Или с рассказа доктора Потаниной, которая ничего не видала и ничего не слыхала и была в отъезде, когда произошли неожиданные события. Именно этот отъезд следователь определил как «ложное алиби», как преступное бездействие, или как это еще называется на юридическом языке.
Аресты тридцатых годов были арестами людей случайных. Это были жертвы ложной и страшной теории о разгорающейся классовой борьбе по мере укрепления социализма. У профессоров, партработников, военных, инженеров, крестьян, рабочих, наполнивших тюрьмы того времени до предела, не было за душой ничего положительного, кроме, может быть, личной порядочности, наивности, что ли, — словом, таких качеств, которые скорее облегчали, чем затрудняли карающую работу тогдашнего «правосудия». Отсутствие единой объединяющей идеи ослабляло моральную стойкость арестантов чрезвычайно. Они не были ни врагами власти, ни государственными преступниками, и, умирая, они так и не поняли, почему им надо было умирать. Их самолюбию, их злобе не на что было опереться. И, разобщенные, они умирали в белой колымской пустыне — от голода, холода, многочасовой работы, побоев и болезней. Они сразу выучились не заступаться друг за друга, не поддерживать друг друга. К этому и стремилось начальство. Души оставшихся в живых подверглись полному растлению, а тела их не обладали нужными для физической работы качествами.

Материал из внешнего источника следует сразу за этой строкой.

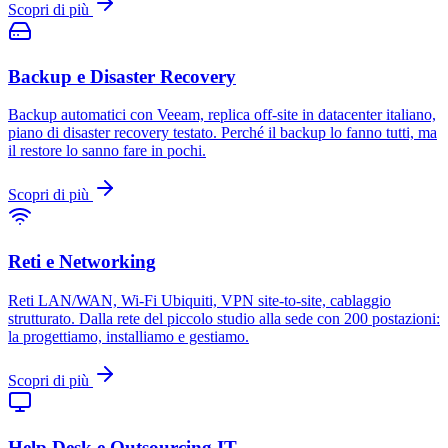
Scopri di più
Backup e Disaster Recovery
Backup automatici con Veeam, replica off-site in datacenter italiano,
piano di disaster recovery testato. Perché il backup lo fanno tutti, ma
il restore lo sanno fare in pochi.
Scopri di più
Reti e Networking
Reti LAN/WAN, Wi-Fi Ubiquiti, VPN site-to-site, cablaggio
strutturato. Dalla rete del piccolo studio alla sede con 200 postazioni:
la progettiamo, installiamo e gestiamo.
Scopri di più
Help Desk e Outsourcing IT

На смену им после войны пароход за пароходом шли репатриированные — из Италии, Франции, Германии — прямой дорогой на крайний северо-восток.
Здесь было много людей с иными навыками, с привычками, приобретенными во время войны, — со смелостью, уменьем рисковать, веривших только в оружие. Командиры и солдаты, летчики и разведчики…
Администрация лагерная, привыкшая к ангельскому терпению и рабской покорности «троцкистов», нимало не беспокоилась и не ждала ничего нового.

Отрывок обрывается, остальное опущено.